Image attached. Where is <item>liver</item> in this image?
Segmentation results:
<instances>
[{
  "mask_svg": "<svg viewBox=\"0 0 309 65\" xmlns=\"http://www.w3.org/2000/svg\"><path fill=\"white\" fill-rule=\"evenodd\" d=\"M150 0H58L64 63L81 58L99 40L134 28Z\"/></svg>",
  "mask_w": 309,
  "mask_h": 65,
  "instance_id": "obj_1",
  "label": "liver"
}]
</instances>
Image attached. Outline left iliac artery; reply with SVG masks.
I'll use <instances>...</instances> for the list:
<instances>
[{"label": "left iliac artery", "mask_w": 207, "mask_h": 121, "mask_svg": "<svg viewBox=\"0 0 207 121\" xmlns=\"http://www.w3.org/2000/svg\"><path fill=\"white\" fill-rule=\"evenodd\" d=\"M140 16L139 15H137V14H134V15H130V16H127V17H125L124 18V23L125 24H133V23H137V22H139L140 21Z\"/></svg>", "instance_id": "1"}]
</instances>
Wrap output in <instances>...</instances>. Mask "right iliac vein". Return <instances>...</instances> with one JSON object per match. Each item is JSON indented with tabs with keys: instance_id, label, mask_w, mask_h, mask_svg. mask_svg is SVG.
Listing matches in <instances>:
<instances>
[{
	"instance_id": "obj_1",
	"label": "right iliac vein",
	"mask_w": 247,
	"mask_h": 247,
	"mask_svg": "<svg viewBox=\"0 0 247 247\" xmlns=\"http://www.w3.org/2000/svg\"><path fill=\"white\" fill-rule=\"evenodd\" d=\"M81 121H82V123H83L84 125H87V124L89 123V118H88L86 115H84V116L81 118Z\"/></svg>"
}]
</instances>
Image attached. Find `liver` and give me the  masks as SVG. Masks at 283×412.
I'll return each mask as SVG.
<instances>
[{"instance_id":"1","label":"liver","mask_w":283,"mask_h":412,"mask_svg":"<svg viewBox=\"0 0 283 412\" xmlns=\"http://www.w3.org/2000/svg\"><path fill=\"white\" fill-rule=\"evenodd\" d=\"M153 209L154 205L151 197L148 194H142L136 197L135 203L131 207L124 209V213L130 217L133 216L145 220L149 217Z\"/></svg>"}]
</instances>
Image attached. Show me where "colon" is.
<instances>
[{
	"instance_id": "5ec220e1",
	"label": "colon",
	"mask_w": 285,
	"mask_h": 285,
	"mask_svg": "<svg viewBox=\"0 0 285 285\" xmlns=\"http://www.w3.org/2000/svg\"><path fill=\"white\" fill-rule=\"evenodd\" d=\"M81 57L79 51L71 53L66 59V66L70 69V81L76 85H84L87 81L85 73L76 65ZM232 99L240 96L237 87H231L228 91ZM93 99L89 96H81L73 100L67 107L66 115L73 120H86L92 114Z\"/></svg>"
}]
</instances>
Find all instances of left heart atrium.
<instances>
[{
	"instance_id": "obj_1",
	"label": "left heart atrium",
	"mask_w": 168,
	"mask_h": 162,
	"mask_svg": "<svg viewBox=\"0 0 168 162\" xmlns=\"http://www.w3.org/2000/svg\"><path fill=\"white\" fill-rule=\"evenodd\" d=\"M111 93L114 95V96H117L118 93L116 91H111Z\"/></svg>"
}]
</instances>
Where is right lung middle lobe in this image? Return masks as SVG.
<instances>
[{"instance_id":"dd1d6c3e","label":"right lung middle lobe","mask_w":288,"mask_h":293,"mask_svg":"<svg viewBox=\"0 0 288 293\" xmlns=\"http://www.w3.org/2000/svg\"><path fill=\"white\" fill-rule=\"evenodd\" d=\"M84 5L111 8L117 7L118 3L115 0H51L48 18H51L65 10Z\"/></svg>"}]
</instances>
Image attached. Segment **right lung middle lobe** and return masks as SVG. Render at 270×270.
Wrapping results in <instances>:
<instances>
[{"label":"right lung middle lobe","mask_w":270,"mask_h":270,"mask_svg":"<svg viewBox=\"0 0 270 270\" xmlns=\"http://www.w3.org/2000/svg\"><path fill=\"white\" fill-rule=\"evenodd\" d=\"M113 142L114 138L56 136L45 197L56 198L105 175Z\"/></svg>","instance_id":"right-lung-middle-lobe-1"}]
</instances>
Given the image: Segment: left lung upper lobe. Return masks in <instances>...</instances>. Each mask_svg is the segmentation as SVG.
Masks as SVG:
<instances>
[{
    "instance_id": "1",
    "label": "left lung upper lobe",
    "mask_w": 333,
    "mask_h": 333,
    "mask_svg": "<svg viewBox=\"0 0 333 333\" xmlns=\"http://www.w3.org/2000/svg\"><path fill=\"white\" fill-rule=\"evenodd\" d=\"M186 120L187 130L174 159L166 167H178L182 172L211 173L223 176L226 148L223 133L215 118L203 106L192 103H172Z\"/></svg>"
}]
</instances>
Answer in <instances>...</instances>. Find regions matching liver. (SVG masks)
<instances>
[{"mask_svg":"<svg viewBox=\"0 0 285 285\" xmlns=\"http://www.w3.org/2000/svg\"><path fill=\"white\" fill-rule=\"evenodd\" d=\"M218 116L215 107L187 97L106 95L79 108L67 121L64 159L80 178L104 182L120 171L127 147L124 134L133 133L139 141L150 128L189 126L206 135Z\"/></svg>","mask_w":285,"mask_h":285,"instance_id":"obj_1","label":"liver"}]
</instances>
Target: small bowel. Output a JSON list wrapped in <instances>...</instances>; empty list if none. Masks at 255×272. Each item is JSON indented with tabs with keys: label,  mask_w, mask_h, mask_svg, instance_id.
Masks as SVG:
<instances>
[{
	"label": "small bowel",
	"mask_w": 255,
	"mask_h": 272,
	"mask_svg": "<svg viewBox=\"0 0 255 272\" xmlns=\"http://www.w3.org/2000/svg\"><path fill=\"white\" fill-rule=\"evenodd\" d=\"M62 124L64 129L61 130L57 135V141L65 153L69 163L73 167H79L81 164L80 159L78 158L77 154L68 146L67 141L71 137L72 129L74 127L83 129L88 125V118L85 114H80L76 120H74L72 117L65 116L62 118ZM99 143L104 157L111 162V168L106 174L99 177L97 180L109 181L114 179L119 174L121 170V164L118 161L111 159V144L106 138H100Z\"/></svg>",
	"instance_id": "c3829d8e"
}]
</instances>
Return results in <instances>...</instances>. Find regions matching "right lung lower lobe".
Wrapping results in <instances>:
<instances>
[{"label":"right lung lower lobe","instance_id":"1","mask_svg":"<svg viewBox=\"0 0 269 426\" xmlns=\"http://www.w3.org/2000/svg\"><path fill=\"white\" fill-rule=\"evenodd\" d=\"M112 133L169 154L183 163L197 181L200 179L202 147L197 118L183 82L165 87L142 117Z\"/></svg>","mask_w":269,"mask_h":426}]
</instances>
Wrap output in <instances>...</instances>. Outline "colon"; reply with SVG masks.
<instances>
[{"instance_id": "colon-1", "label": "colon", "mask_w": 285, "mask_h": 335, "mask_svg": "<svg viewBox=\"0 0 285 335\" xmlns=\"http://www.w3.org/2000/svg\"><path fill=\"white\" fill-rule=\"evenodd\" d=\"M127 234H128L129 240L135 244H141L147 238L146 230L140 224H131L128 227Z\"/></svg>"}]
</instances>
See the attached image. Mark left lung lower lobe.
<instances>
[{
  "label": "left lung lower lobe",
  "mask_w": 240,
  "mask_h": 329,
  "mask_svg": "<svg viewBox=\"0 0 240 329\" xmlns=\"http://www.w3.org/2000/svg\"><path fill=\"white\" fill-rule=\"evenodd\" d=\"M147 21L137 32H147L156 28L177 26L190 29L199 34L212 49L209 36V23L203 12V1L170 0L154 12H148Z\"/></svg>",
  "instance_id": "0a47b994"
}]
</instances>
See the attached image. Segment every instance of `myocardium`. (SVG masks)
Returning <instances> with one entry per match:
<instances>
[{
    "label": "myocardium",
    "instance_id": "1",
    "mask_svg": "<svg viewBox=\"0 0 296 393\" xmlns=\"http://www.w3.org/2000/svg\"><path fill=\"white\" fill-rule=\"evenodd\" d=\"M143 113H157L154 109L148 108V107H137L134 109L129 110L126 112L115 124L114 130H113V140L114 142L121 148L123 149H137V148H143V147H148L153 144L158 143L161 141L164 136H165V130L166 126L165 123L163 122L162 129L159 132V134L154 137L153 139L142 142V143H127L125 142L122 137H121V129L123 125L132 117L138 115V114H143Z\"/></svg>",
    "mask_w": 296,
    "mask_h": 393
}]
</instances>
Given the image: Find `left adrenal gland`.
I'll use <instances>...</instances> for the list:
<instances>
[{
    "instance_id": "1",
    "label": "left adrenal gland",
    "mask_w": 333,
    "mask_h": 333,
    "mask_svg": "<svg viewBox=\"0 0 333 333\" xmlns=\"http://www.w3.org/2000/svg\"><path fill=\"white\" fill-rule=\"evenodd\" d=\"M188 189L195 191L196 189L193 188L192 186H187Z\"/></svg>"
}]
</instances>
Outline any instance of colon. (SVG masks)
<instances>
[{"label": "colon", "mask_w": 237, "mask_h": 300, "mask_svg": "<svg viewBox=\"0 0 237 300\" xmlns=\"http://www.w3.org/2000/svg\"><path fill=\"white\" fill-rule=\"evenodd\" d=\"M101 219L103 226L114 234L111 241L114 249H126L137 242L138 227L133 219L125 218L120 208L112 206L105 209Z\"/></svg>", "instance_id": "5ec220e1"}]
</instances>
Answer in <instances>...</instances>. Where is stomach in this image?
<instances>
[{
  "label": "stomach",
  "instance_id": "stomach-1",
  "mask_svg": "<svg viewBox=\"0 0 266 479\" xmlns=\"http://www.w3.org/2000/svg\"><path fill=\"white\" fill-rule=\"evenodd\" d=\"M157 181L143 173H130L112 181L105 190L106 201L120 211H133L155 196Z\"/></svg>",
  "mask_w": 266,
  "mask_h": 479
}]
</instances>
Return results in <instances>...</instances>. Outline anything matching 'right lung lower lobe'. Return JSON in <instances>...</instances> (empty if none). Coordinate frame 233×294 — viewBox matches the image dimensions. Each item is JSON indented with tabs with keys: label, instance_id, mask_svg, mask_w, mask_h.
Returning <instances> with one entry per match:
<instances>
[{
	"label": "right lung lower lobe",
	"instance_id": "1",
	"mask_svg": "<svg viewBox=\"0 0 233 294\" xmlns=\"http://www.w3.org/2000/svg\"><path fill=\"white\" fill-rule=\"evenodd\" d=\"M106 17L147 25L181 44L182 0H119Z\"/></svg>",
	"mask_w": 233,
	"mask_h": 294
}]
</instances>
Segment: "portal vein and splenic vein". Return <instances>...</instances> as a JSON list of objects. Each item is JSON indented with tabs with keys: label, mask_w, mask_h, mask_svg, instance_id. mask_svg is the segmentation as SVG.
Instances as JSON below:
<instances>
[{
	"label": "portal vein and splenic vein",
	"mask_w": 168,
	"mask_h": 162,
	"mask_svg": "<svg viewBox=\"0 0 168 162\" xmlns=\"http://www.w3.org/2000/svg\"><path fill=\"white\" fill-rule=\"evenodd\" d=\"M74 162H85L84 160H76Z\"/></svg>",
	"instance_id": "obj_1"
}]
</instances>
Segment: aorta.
★ ★ ★ ★ ★
PROBLEM: Set down exactly the lines from the one that contains "Return results in <instances>...</instances>. Outline" to the final line above, both included, and nothing more.

EXERCISE RESPONSE:
Return results in <instances>...</instances>. Outline anything matching 'right lung lower lobe'. Return JSON in <instances>...</instances> (empty if none). Coordinate frame 233×294 — viewBox matches the image dimensions. Each item is JSON indented with tabs with keys: label, instance_id, mask_svg, mask_w, mask_h.
Returning <instances> with one entry per match:
<instances>
[{
	"label": "right lung lower lobe",
	"instance_id": "1",
	"mask_svg": "<svg viewBox=\"0 0 233 294\" xmlns=\"http://www.w3.org/2000/svg\"><path fill=\"white\" fill-rule=\"evenodd\" d=\"M106 17L147 25L181 44L182 0H119Z\"/></svg>",
	"mask_w": 233,
	"mask_h": 294
}]
</instances>
Segment: "portal vein and splenic vein". Return <instances>...</instances> as a JSON list of objects. Each item is JSON indented with tabs with keys: label, mask_w, mask_h, mask_svg, instance_id. mask_svg is the segmentation as SVG.
Instances as JSON below:
<instances>
[{
	"label": "portal vein and splenic vein",
	"mask_w": 168,
	"mask_h": 162,
	"mask_svg": "<svg viewBox=\"0 0 168 162\" xmlns=\"http://www.w3.org/2000/svg\"><path fill=\"white\" fill-rule=\"evenodd\" d=\"M74 162H85L84 160H76Z\"/></svg>",
	"instance_id": "obj_1"
}]
</instances>
Segment: aorta.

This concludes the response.